Ah! Very good question, Rob! It’s not really that all muggle inventions don’t work in Hogwarts, after all, there are clocks there, and other mechanical things. It’s that muggle ELECTRONICS don’t work around magic. Hermione tells us in Goblet of Fire that muggle walkie-talkies don’t work in Hogwarts, they’re electronic. Radios and TVs are similar, and of course, as Coxrid very aptly described in the article, any kind of computer hardware is just a lost cause… A slide projector, as seen in Prisoner of Azkaban, isn’t electronic, and it’s very possible that the projector Snape used wasn’t even ELECTRICAL, it probably had a candle as its light source.

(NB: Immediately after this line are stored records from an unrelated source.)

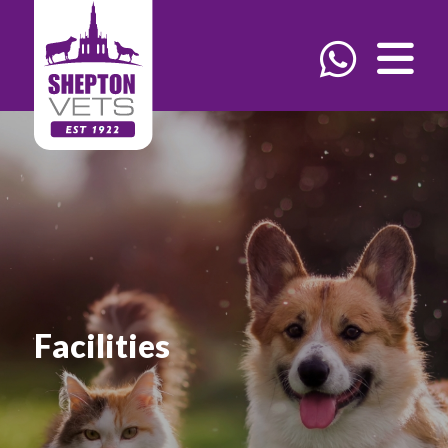
Facilities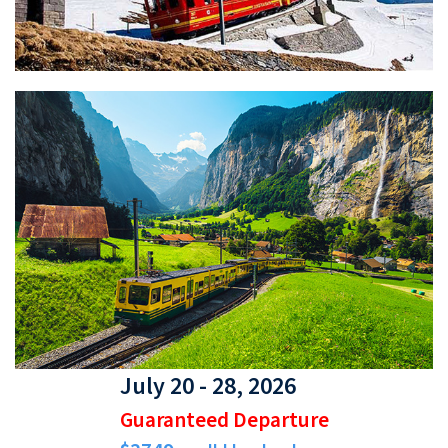
July 20 - 28, 2026
Guaranteed Departure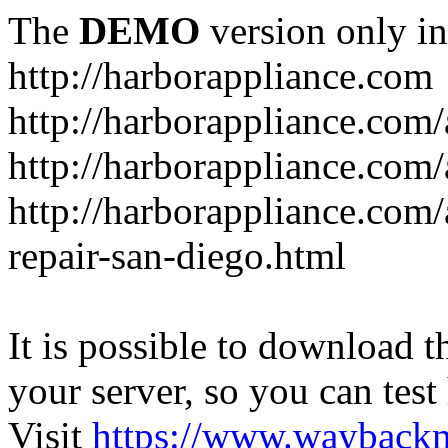
The
DEMO
version only in
http://harborappliance.com
http://harborappliance.com
http://harborappliance.com
http://harborappliance.com/
repair-san-diego.html
It is possible to download th
your server, so you can test
Visit
https://www.wayback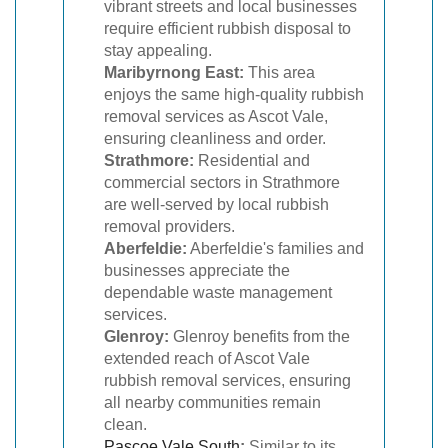
vibrant streets and local businesses
require efficient rubbish disposal to
stay appealing.
Maribyrnong East:
This area
enjoys the same high-quality rubbish
removal services as Ascot Vale,
ensuring cleanliness and order.
Strathmore:
Residential and
commercial sectors in Strathmore
are well-served by local rubbish
removal providers.
Aberfeldie:
Aberfeldie's families and
businesses appreciate the
dependable waste management
services.
Glenroy:
Glenroy benefits from the
extended reach of Ascot Vale
rubbish removal services, ensuring
all nearby communities remain
clean.
Pascoe Vale South
:
Similar to its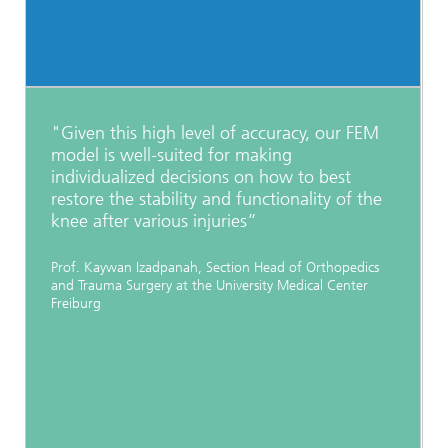
"Given this high level of accuracy, our FEM
model is well-suited for making
individualized decisions on how to best
restore the stability and functionality of the
knee after various injuries”
Prof. Kaywan Izadpanah, Section Head of Orthopedics
and Trauma Surgery at the University Medical Center
Freiburg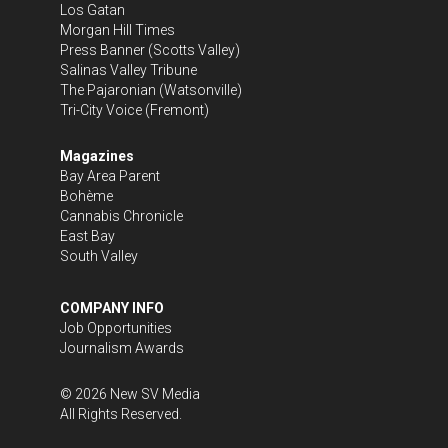
Los Gatan
Morgan Hill Times
Press Banner
(Scotts Valley)
Salinas Valley Tribune
The Pajaronian
(Watsonville)
Tri-City Voice
(Fremont)
Magazines
Bay Area Parent
Bohème
Cannabis Chronicle
East Bay
South Valley
COMPANY INFO
Job Opportunities
Journalism Awards
©
2026
New SV Media
All Rights Reserved.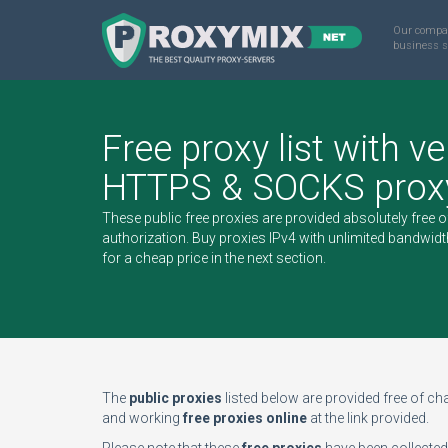
Our compa
business s
Free proxy list with ve
HTTPS & SOCKS proxy
These public free proxies are provided absolutely free 
authorization.
Buy proxies IPv4
with unlimited bandwidt
for a cheap price in the next section.
The
public proxies
listed below are provided free of char
and working
free proxies online
at the link provided.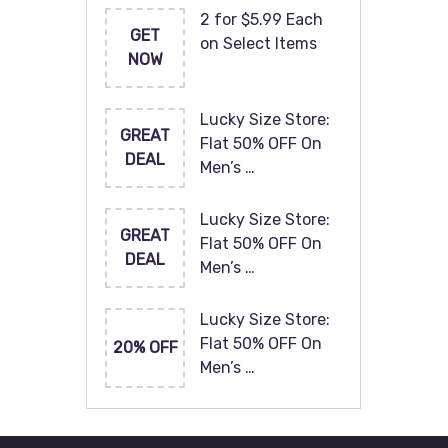
2 for $5.99 Each
GET
on Select Items
NOW
Lucky Size Store:
GREAT
Flat 50% OFF On
DEAL
Men’s …
Lucky Size Store:
GREAT
Flat 50% OFF On
DEAL
Men’s …
Lucky Size Store:
Flat 50% OFF On
20% OFF
Men’s …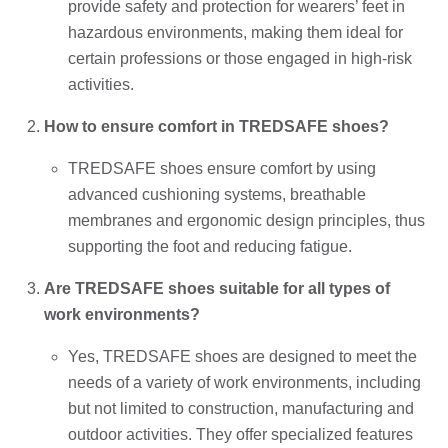
provide safety and protection for wearers’ feet in
hazardous environments, making them ideal for
certain professions or those engaged in high-risk
activities.
How to ensure comfort in TREDSAFE shoes?
TREDSAFE shoes ensure comfort by using
advanced cushioning systems, breathable
membranes and ergonomic design principles, thus
supporting the foot and reducing fatigue.
Are TREDSAFE shoes suitable for all types of
work environments?
Yes, TREDSAFE shoes are designed to meet the
needs of a variety of work environments, including
but not limited to construction, manufacturing and
outdoor activities. They offer specialized features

But Neville said that in the while the D.A. were in hiding, they were keeping up with Potterwatch on the radio! And in both PoA and GoF movies, a record player is used.
They were listening to Potterwatch on the Wizarding Wireless. Those are magical devices, not muggle radios. In Goblet of Fire, the record player is obviously totally mechanical (not electrical or electronic) because it was all needle and great big amplifier horn.